Par : Mustapha B.
Depuis mardi, la situation au niveau de la localité d’El Kherba, dans la wilaya de Mila, est explosive. Des milliers de citoyens ont manifesté leur colère à travers une marche en criant haut et fort « wali dégage ! ». Une dizaine de manifestants ont été arrêtés, jugés et condamnés à des peines de prison ferme en un temps record.
Selon des sources locales, la manifestation pacifique a fini par déborder après l’intervention des forces de l’ordre. Se dirigeant vers le siège de la wilaya, les protestataires ont été confrontés à un important dispositif sécuritaire. Des affrontements ont éclaté entre les manifestants et les services de sécurité, faisant plusieurs blessés dans les deux camps.
Retour aux sources du problème
A l’origine de ce « soulèvement », la décision prise par le nouveau wali de Mila de démolir des centaines de logements menaçant ruine au niveau d’El Kherba, une localité frappée par deux séismes de magnitude 4,9 et 4,5 sur l’échelle ouverte de Richter, respectivement les 17 juillet et 7 août 2020. La localité a été déclarée zone sinistrée, le 16 août 2020, par décret interministériel.
Les rescapés avaient, dans un premier temps, été relogés sous des tentes, avant qu’une commission de recensement ne commence son travail. Les experts, après analyse et expertise du site d’El Kherba avaient classé les habitations selon leur état de dangerosité (vert, orange et rouge), c’est-à-dire encore habitables ou inhabitables.
Près de 3.000 familles sinistrées avaient été recensées. Quelque 230 logements sociaux ont été attribués à Ferdwa (Sidi Mérouane) et près de 600 lots de terrains à construire devaient être octroyés à Sidi Khélifa et à Zéghaïa. Les autorités ont, par ailleurs, décidé de procéder à la démolition de toute construction pouvant mettre en danger la sécurité des citoyens. Le premier problème est survenu lors du tirage au sort pour l’octroi des lots de terrain à bâtir.

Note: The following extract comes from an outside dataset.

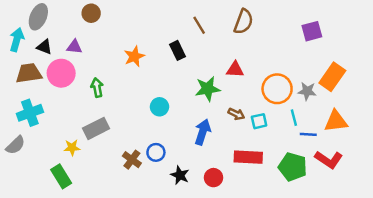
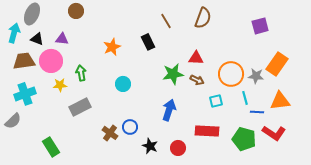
cyan circle: (160, 107) -> (123, 84), moved
brown arrow: (236, 114) -> (197, 80), moved
yellow star: (72, 148) -> (60, 85), moved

Mais ce n’est qu’après le limogeage du wali Abdelwahab Moulai et son remplacement par Mustapha Koreich que la situation a commencé à s’envenimer. Nommé le 14 septembre 2022 à la tête de la wilaya de Mila, M. Koreich a laissé entendre, le 7 novembre, qu’il allait mettre en application la décision de démolition des habitations en péril.
Le nouveau chef de l’Exécutif de Mila s’était rendu le dimanche 13 novembre au niveau de la localité d’El Kherba, pour écouter les doléances des citoyens sinistrés. Leur principale revendication était l’annulation de la décision de démolition, ou à défaut le dédommagement total pour toutes les constructions concernées par ladite décision. Le wali a informé les sinistrés que l’annulation de la décision de démolition ne relevait pas de ses prérogatives et qu’il allait en référer aux autorités concernées.
Quelques jours plus tard, les autorités locales ont décrété de raser l’école primaire Bentounsi et le CEM Rabah Benslama à El Kherba. Une décision qui a été catégoriquement refusée par les habitants qui ont estimé qu’aucune construction ne devait être détruite avant le début du dédommagement des habitants. L’obstination des autorités locales à appliquer la décision de démolition des deux écoles a poussé les habitants de cette localité à manifester.
Comme c’est souvent le cas dans les petites villes du pays, les protestations, aussi pacifiques puissent-elles être, sont généralement réprimées et étouffées. Un impressionnant dispositif sécuritaire a été mobilisé pour stopper cette manifestation, et plusieurs jeunes classés comme « leaders » du mouvement de protestation ont été arrêtés puis présentés par devant le procureur de la République du tribunal territorialement compétent et jugés le même jour en comparution immédiate. Selon notre confrère « Atlas Times », 11 personnes ont été condamnés à 3 ans de prison ferme et à des amendes allant de 100.000 à 300.000 dinars, pour « atteinte à l’ordre public » et « incitation à attroupement non-armé ». Deux autres individus, dont l’admin’ de la page Facebook « Mila Info », ont été condamnés à un an de prison ferme. Parmi les condamnés figure aussi un membre de l’APC de Mila.
Nous avons, depuis le début des événements de Mila, consulté la page « Mila Info » qui publiait des photos des manifestations ainsi qu’une vidéo où l’on entend clairement les protestataires inviter le wali à « dégager ». La page en question n’a, à aucun moment, commenté les images diffusées. L’admin’ condamné, avait même appelé, les journalistes et correspondants de presse de la wilaya de Mila à couvrir les manifestations avec professionnalisme, sans amplification ou rétrécissement des faits.
Au moment où nous mettons sous presse aucune communication officielle n’a encore abordé le sujet des événements de Mila, alors que les médias lourds semblent décidés à zapper les manifestations des sinistrés d’El Kherba.